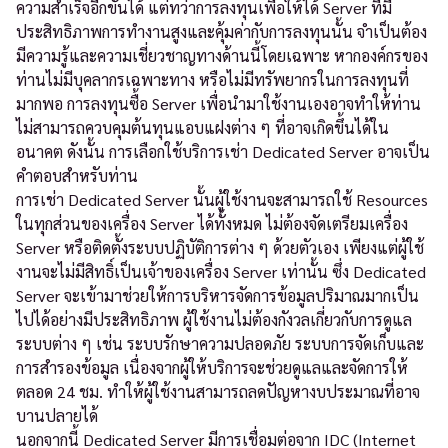
ความสำเร็จอีกขั้นได้ แต่ทว่าการลงทุนเพื่อให้ได้ Server ที่มี
ประสิทธิภาพการทำงานสูงและคุ้มค่ากับการลงทุนนั้น จำเป็นต้อง
มีความรู้และความเชี่ยวชาญทางด้านนี้โดยเฉพาะ หากองค์กรของ
ท่านไม่มีบุคลากรเฉพาะทาง หรือไม่มีทรัพยากรในการลงทุนที่
มากพอ การลงทุนซื้อ Server เพื่อนำมาใช้งานเองอาจทำให้ท่าน
ไม่สามารถควบคุมต้นทุนแอบแฝงต่าง ๆ ที่อาจเกิดขึ้นได้ใน
อนาคต ดังนั้น การเลือกใช้บริการเช่า Dedicated Server อาจเป็น
คำตอบสำหรับท่าน
การเช่า Dedicated Server นั้นผู้ใช้งานจะสามารถใช้ Resources
ในทุกส่วนของเครื่อง Server ได้ทั้งหมด ไม่ต้องจัดเตรียมเครื่อง
Server หรือติดตั้งระบบปฏิบัติการต่าง ๆ ด้วยตัวเอง เพียงแต่ผู้ใช้
งานจะไม่มีสิทธิ์เป็นเจ้าของเครื่อง Server เท่านั้น ซึ่ง Dedicated
Server จะเข้ามาช่วยให้การบริหารจัดการข้อมูลปริมาณมากเป็น
ไปได้อย่างมีประสิทธิภาพ ผู้ใช้งานไม่ต้องกังวลเกี่ยวกับการดูแล
ระบบต่าง ๆ เช่น ระบบรักษาความปลอดภัย ระบบการจัดเก็บและ
การสำรองข้อมูล เนื่องจากผู้ให้บริการจะช่วยดูแลและจัดการให้
ตลอด 24 ชม. ทำให้ผู้ใช้งานสามารถลดปัญหางบประมาณที่อาจ
บานปลายได้
นอกจากนี้ Dedicated Server มีการเชื่อมต่อจาก IDC (Internet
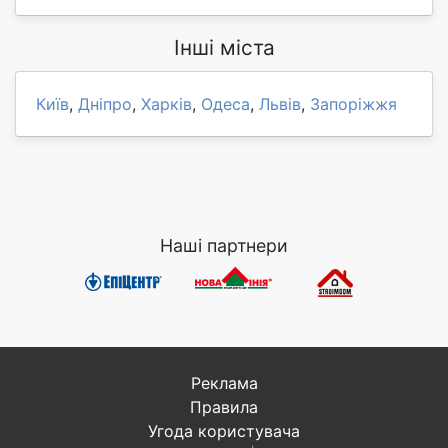
Інші міста
Київ
,
Дніпро
,
Харків
,
Одеса
,
Львів
,
Запоріжжя
Наші партнери
Реклама
Правила
Угода користувача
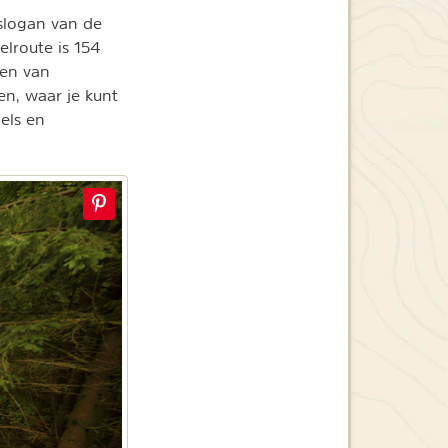
 slogan van de
elroute is 154
ten van
en, waar je kunt
els en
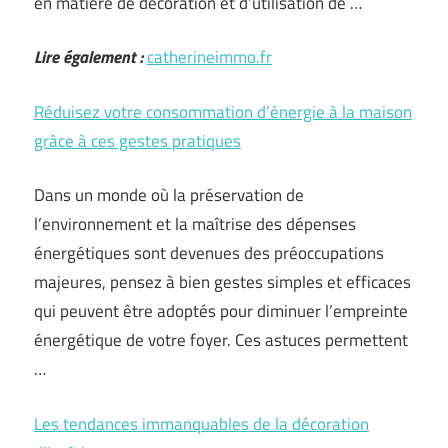
en matière de décoration et d’utilisation de …
Lire également :
catherineimmo.fr
Réduisez votre consommation d’énergie à la maison
grâce à ces gestes pratiques
Dans un monde où la préservation de
l’environnement et la maîtrise des dépenses
énergétiques sont devenues des préoccupations
majeures, pensez à bien gestes simples et efficaces
qui peuvent être adoptés pour diminuer l’empreinte
énergétique de votre foyer. Ces astuces permettent
…
Les tendances immanquables de la décoration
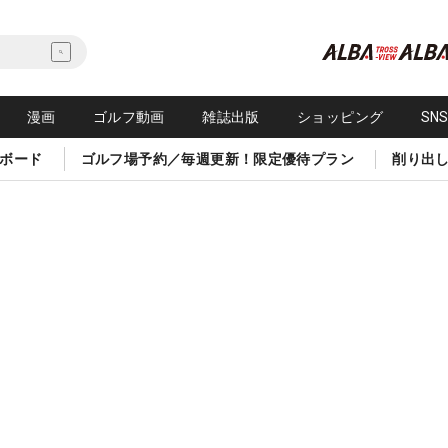
漫画
ゴルフ動画
雑誌出版
ショッピング
SN
ボード
ゴルフ場予約／毎週更新！限定優待プラン
削り出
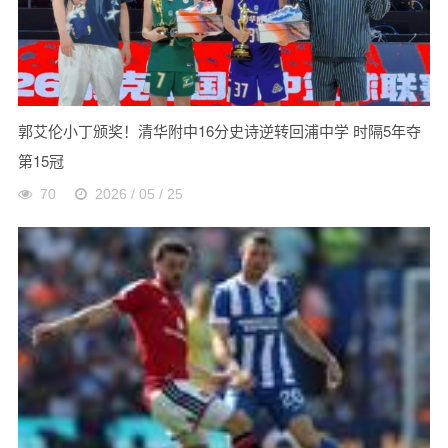
郭艾伦小丁颁奖！清华附中16分史诗逆转回浦中学 时隔5年夺
第15冠
70
2026 / 05 / 25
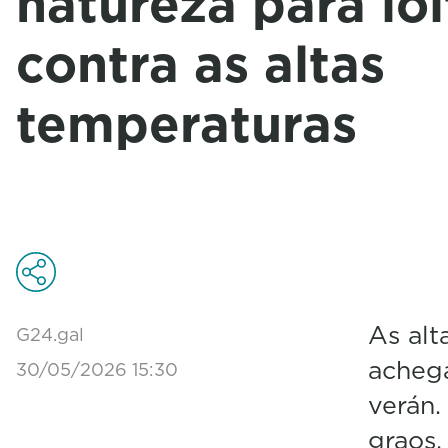
natureza para loi
contra as altas
temperaturas
As alt
G24.gal
achegá
30/05/2026 15:30
verán.
graos,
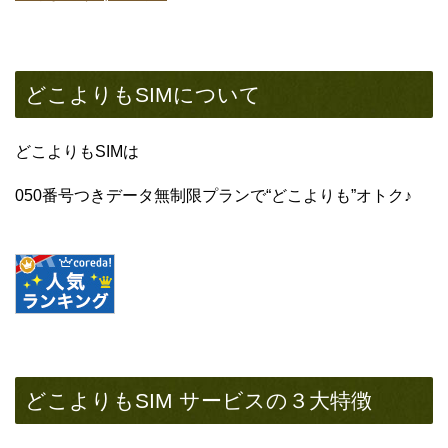
どこよりもSIMについて
どこよりもSIMは
050番号つきデータ無制限プランで“どこよりも”オトク♪
どこよりもSIM サービスの３大特徴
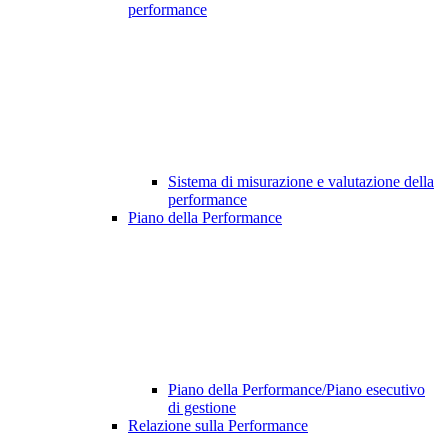
performance
Sistema di misurazione e valutazione della
performance
Piano della Performance
Piano della Performance/Piano esecutivo
di gestione
Relazione sulla Performance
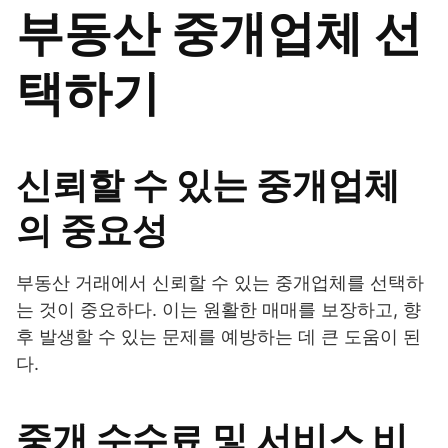
부동산 중개업체 선
택하기
신뢰할 수 있는 중개업체
의 중요성
부동산 거래에서 신뢰할 수 있는 중개업체를 선택하
는 것이 중요하다. 이는 원활한 매매를 보장하고, 향
후 발생할 수 있는 문제를 예방하는 데 큰 도움이 된
다.
중개 수수료 및 서비스 비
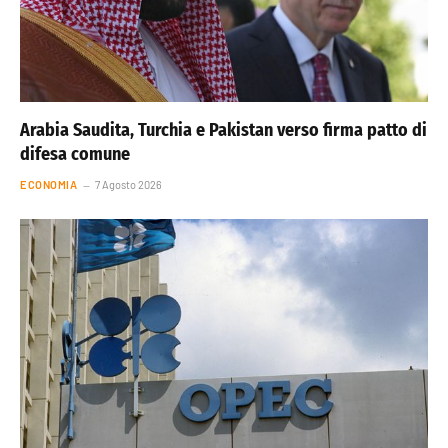
Arabia Saudita, Turchia e Pakistan verso firma patto di
difesa comune
ECONOMIA
7 Agosto 2026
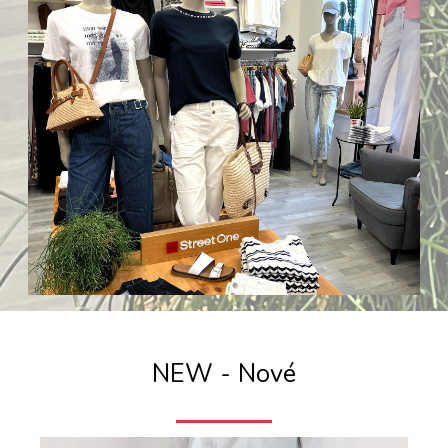
NEW - Nové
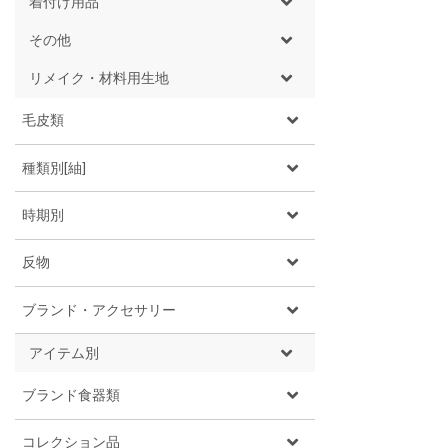
着付け用品
その他
リメイク・材料用生地
毛皮類
種類別[紬]
時期別
反物
ブランド・アクセサリー
アイテム別
ブランド食器類
コレクション品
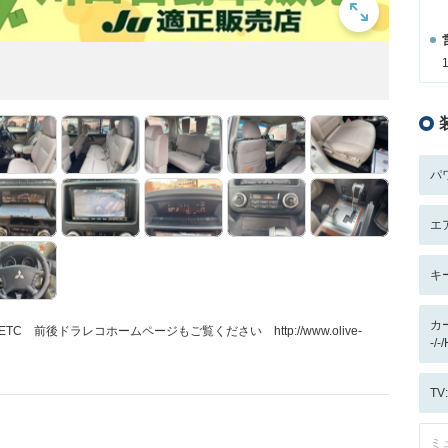
パ
エ
キ
カ
 前後ドラレコホームページもご覧ください http://www.olive-
-/-
T
ミ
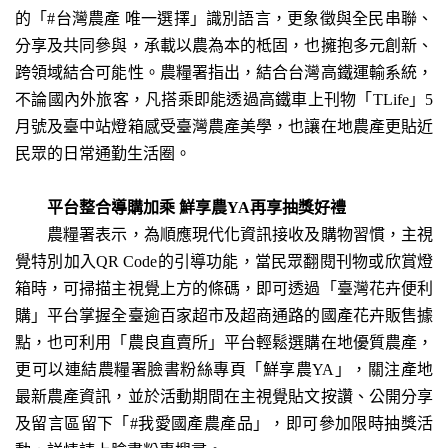
的「#台灣農產 唯一選擇」識別語言，更象徵與全民串聯、
分享及共同參與，承載以農為本的柢固，也擁抱多元創新、
跨領域結合可能性。農糧署指出，結合台灣高鐵運輸系統，
不論國內外旅客，凡搭乘即能透過高鐵車上刊物「TLife」5
月號及臺中站燈箱感受臺灣農產美學，也讓在地農產更貼近
民眾的日常通勤生活圈。
平台整合導購加乘 鮮享農YA再享抽獎好禮
農糧署表示，為順應現代化資訊接收及購物習慣，主視
覺特別加入QR Code的引導功能，當民眾翻閱刊物或欣賞燈
箱時，可掃描主視覺上方的條碼，即可透過「臺灣花卉便利
購」平台掌握全臺逾百家超市及超商通路的國產花卉販售據
點，也可利用「農良直賣所」平台輕鬆選購在地優質農產，
更可以連結農糧署臉書粉絲專頁「鮮享農YA」，關注產地
最新農產資訊，並於活動期間在主視覺貼文按讚、公開分享
及留言區留下「#我愛國產農產品」，即可參加限時抽獎活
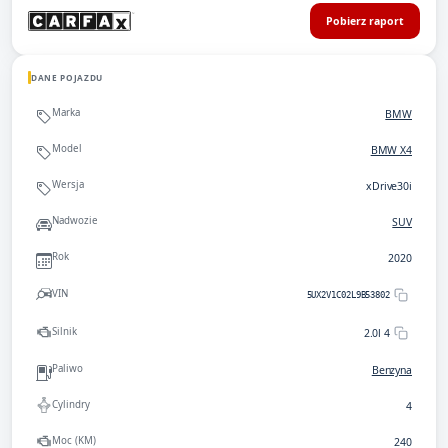
Pobierz raport
DANE POJAZDU
Marka
BMW
Model
BMW X4
Wersja
xDrive30i
Nadwozie
SUV
Rok
2020
VIN
5UX2V1C02L9B53802
Silnik
2.0l 4
Paliwo
Benzyna
Cylindry
4
Moc (KM)
240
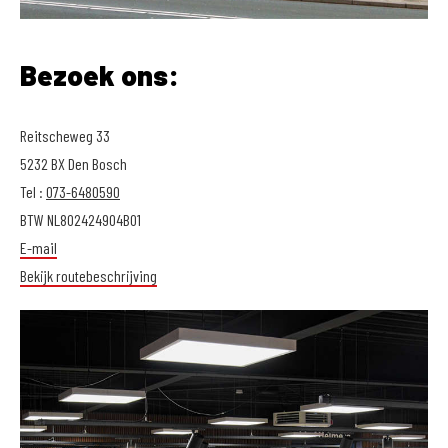
Bezoek ons:
Reitscheweg 33
5232 BX Den Bosch
Tel :
073-6480590
BTW NL802424904B01
E-mail
Bekijk routebeschrijving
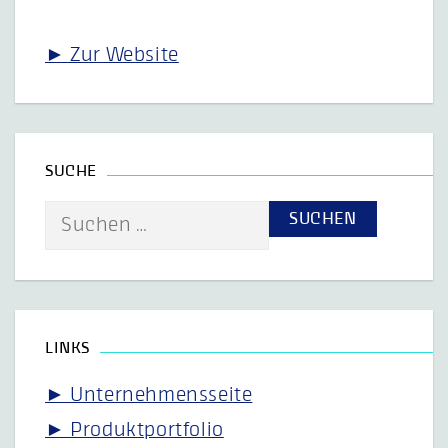
► Zur Website
SUCHE
Suche
nach:
LINKS
► Unternehmensseite
► Produktportfolio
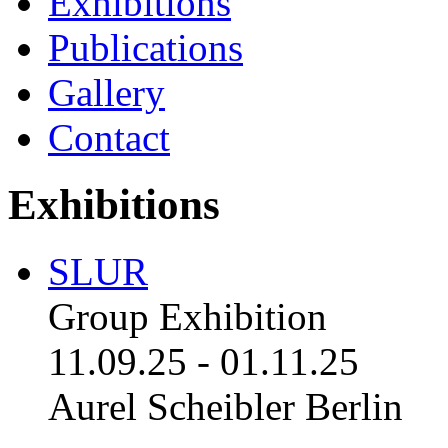
Exhibitions
Publications
Gallery
Contact
Exhibitions
SLUR
Group Exhibition
11.09.25
-
01.11.25
Aurel Scheibler Berlin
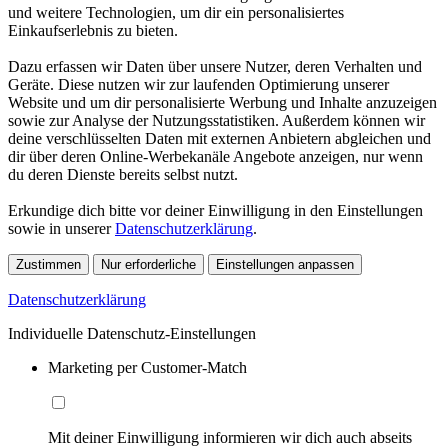
und weitere Technologien, um dir ein personalisiertes
Einkaufserlebnis zu bieten.
Dazu erfassen wir Daten über unsere Nutzer, deren Verhalten und
Geräte. Diese nutzen wir zur laufenden Optimierung unserer
Website und um dir personalisierte Werbung und Inhalte anzuzeigen
sowie zur Analyse der Nutzungsstatistiken. Außerdem können wir
deine verschlüsselten Daten mit externen Anbietern abgleichen und
dir über deren Online-Werbekanäle Angebote anzeigen, nur wenn
du deren Dienste bereits selbst nutzt.
Erkundige dich bitte vor deiner Einwilligung in den Einstellungen
sowie in unserer
Datenschutzerklärung
.
Zustimmen
Nur erforderliche
Einstellungen anpassen
Datenschutzerklärung
Individuelle Datenschutz-Einstellungen
Marketing per Customer-Match
Mit deiner Einwilligung informieren wir dich auch abseits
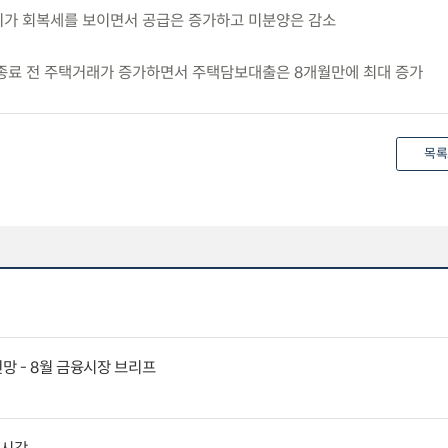
경기가 회복세를 보이면서 공급은 증가하고 미분양은 감소
예 종료 전 주택거래가 증가하면서 주택담보대출은 8개월만에 최대 증가
목록
전망 - 8월 금융시장 브리프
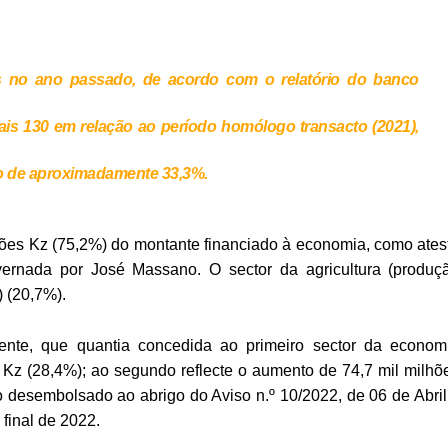
s no ano passado, de acordo com o relatório do banco
 mais 130 em relação ao período homólogo transacto (2021),
to de aproximadamente 33,3%.
hões Kz (75,2%) do montante financiado à economia, como ates
vernada por José Massano. O sector da agricultura (produç
) (20,7%).
lmente, que quantia concedida ao primeiro sector da econom
Kz (28,4%); ao segundo reflecte o aumento de 74,7 mil milhõ
 desembolsado ao abrigo do Aviso n.º 10/2022, de 06 de Abril
, até ao final de 2022.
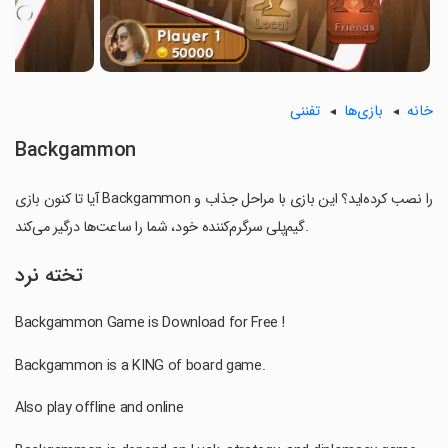
خانه
بازی‌ها
تفننی
Backgammon
آیا تا کنون بازی Backgammon را نصب کرده‌اید؟ این بازی با مراحل جذاب و
گیم‌پلی سرگرم‌کننده خود، شما را ساعت‌ها درگیر می‌کند.
تخته نرد
Backgammon Game is Download for Free !
Backgammon is a KING of board game.
Also play offline and online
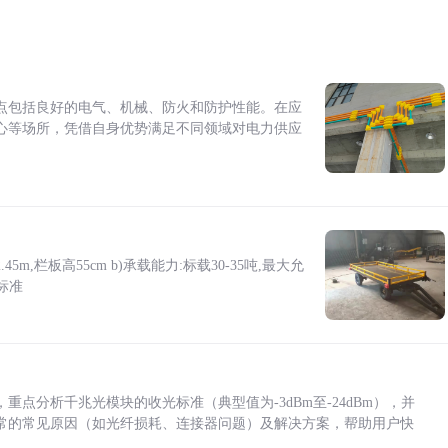
点包括良好的电气、机械、防火和防护性能。在应
心等场所，凭借自身优势满足不同领域对电力供应
5m,栏板高55cm b)承载能力:标载30-35吨,最大允
标准
点分析千兆光模块的收光标准（典型值为-3dBm至-24dBm），并
常的常见原因（如光纤损耗、连接器问题）及解决方案，帮助用户快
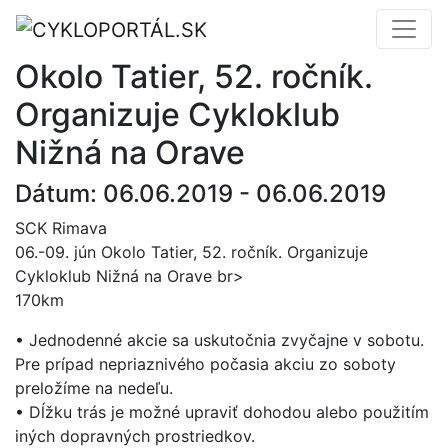
Okolo Tatier, 52. ročník.
Organizuje Cykloklub
Nižná na Orave
Dátum: 06.06.2019 - 06.06.2019
SCK Rimava
06.-09. jún Okolo Tatier, 52. ročník. Organizuje
Cykloklub Nižná na Orave br>
170km
• Jednodenné akcie sa uskutočnia zvyčajne v sobotu.
Pre prípad nepriaznivého počasia akciu zo soboty
preložíme na nedeľu.
• Dĺžku trás je možné upraviť dohodou alebo použitím
iných dopravných prostriedkov.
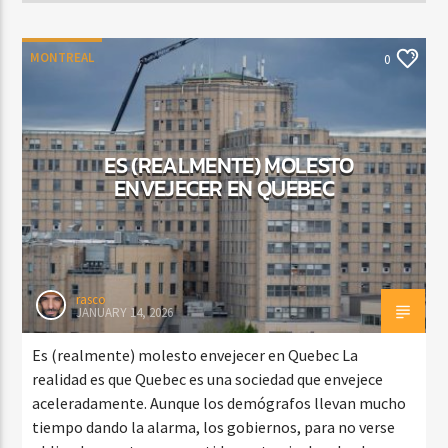
MONTREAL
0
ES (REALMENTE) MOLESTO
ENVEJECER EN QUEBEC
rasco
JANUARY 14, 2026
Es (realmente) molesto envejecer en Quebec La
realidad es que Quebec es una sociedad que envejece
aceleradamente. Aunque los demógrafos llevan mucho
tiempo dando la alarma, los gobiernos, para no verse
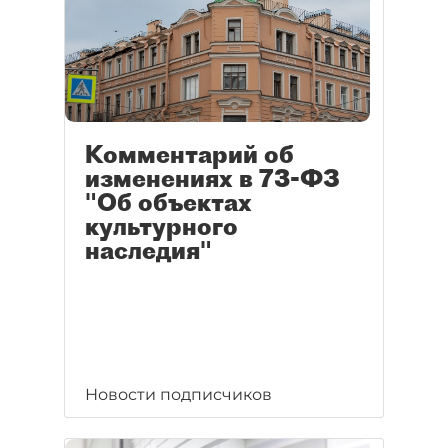
Комментарий об
изменениях в 73-ФЗ
"Об объектах
культурного
наследия"
Новости подписчиков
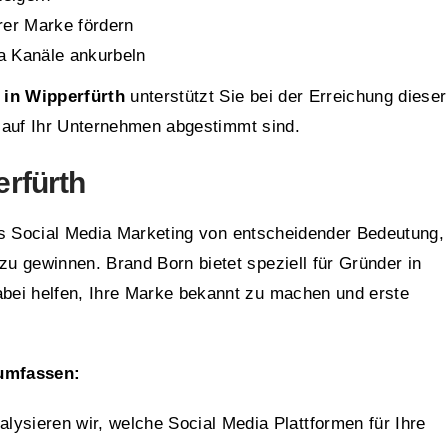
rer Marke fördern
a Kanäle ankurbeln
 in Wipperfürth
unterstützt Sie bei der Erreichung dieser
kt auf Ihr Unternehmen abgestimmt sind.
erfürth
es Social Media Marketing von entscheidender Bedeutung,
u gewinnen. Brand Born bietet speziell für Gründer in
bei helfen, Ihre Marke bekannt zu machen und erste
 umfassen:
lysieren wir, welche Social Media Plattformen für Ihre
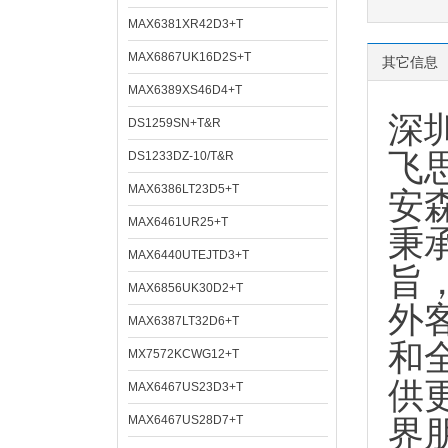
MAX6381XR42D3+T
MAX6867UK16D2S+T
其它信息
MAX6389XS46D4+T
深
DS1259SN+T&R
飞思
DS1233DZ-10/T&R
MAX6386LT23D5+T
安
MAX6461UR25+T
秉
MAX6440UTEJTD3+T
旨
MAX6856UK30D2+T
外
MAX6387LT32D6+T
和
MX7572KCWG12+T
供
MAX6467US23D3+T
MAX6467US28D7+T
界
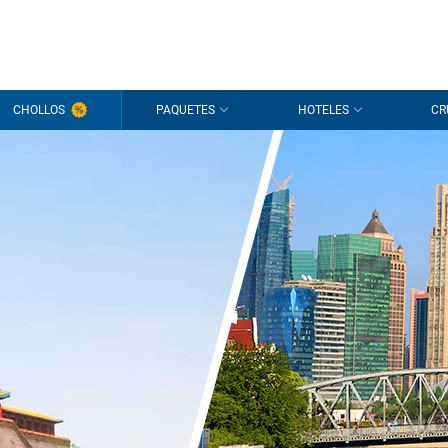
CHOLLOS
PAQUETES
HOTELES
CR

____________

◆ EXERCISE REQUIREMENTS
Whenever a line of the material holds the word "votre", copy it out.

◆ RESPONSE AREA
Réduisez votre consommation d’énergie à la maison
énergétique de votre foyer. Ces astuces permettent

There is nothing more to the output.